■ **Work item**
Search the data for the string "Gartennutzung" and copy each line in which it appears.

(Saved data entries)

****************************************

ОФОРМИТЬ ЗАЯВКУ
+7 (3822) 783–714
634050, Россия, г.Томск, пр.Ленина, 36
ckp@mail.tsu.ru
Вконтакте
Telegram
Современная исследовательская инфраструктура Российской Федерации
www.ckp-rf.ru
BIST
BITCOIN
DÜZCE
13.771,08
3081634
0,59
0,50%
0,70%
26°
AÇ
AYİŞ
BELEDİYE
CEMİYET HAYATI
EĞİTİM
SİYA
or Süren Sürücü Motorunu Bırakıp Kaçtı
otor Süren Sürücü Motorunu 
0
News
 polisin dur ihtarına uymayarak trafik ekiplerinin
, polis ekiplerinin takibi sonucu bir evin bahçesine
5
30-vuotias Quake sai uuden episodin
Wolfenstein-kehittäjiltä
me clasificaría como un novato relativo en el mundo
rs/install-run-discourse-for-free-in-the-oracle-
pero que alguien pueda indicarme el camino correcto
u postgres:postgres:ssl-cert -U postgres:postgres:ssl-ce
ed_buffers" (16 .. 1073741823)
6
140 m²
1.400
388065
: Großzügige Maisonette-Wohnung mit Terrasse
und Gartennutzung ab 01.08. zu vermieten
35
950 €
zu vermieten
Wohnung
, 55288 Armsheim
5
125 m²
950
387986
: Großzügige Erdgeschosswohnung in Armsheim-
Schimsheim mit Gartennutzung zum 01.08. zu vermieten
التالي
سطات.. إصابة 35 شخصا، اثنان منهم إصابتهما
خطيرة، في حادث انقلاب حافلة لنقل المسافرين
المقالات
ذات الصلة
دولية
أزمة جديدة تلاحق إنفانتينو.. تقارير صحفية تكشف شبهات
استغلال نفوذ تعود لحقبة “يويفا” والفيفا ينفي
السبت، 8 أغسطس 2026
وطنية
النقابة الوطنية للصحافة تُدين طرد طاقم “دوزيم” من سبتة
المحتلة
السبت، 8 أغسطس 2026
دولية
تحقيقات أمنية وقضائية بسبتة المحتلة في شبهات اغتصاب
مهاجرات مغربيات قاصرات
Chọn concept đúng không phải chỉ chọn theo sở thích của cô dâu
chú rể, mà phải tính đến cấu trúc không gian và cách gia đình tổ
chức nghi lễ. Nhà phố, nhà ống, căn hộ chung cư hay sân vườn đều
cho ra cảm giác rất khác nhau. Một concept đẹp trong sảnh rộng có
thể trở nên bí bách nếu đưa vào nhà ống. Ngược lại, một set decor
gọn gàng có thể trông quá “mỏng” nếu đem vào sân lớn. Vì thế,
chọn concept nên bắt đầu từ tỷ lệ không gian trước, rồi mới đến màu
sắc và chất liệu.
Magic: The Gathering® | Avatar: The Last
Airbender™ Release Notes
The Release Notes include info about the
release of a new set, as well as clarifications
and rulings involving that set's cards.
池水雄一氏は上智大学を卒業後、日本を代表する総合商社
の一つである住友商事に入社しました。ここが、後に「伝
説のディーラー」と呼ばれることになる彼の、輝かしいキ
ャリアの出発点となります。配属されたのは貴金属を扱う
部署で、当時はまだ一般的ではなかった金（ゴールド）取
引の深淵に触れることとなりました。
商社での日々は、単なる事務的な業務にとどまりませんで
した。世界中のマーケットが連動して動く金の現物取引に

****************************************

■ **Result for this task**
und Gartennutzung ab 01.08. zu vermieten
Schimsheim mit Gartennutzung zum 01.08. zu vermieten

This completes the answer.